LafargeHolcim's commitment to making international standard cement available in local markets with excellent market reputation and responses to specialised cement products and new brands played an encouraging role in the financial results.
"Specialised cement products such as Water Protect and Fair Face recorded strong growth, highlighting increasing consumer preference for premium construction solutions," said LafargeHolcim CEO.
The company also expanded its product portfolio at the start of 2026 with the launch of Holcim Coastal Guard and Powercrete, targeting coastal infrastructure projects and the ready-mix concrete segment.
LafargeHolcim said it advanced its sustainability initiatives through its Geocycle waste management platform, co-processing more than 45,000 tonnes of non-recyclable materials and replacing about 11 per cent of fossil fuels with alternative fuels.
While profitability faced pressure from rising energy costs and market volatility, the company implemented cost-efficiency measures and strategic pricing adjustments to mitigate the impact.
Looking ahead, LafargeHolcim said it will focus on operational efficiency, product diversification, and expanding the use of alternative fuels to strengthen profitability and maintain its market position.
"We are also investing in sustainability and digital transformation to reinforce our long-term competitive advantage and ensure sustained market leadership," Chowdhury said.
LafargeHolcim produces clinker and cement under the Supercrete and Holcim brands at its Chhatak plant in Sunamganj -- the country's only fully integrated dry-process cement plant.
The company's aggregates business has grown rapidly, registering a 46 per cent compound annual growth rate over the past three years and now contributing around 20 per cent of total revenue.
Industry insiders say the company holds a competitive advantage as it sources limestone from its own mines in Meghalaya, India, transported directly to its Chhatak plant via a cross-border conveyor belt, reducing freight costs and exposure to global raw material price volatility.

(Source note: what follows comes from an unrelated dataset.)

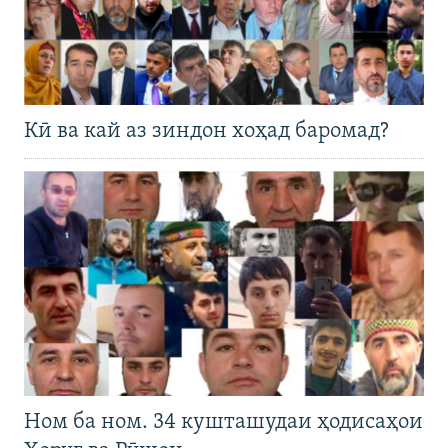
Кӣ ва кай аз зиндон хоҳад баромад?
Ном ба ном. 34 кушташудаи ҳодисаҳои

Listed on the stock exchange in 2003, LafargeHolcim shares fell 0.59 per cent to Tk 50.60 on Wednesday on the Dhaka Stock Exchange.
The company is a joint venture between Switzerland-based Holcim Group and Spain's Cementos Molins and has invested about $500 million in Bangladesh. Presently, the company has two subsidiaries in India. The main objectives of the subsidiaries are to support the holding company.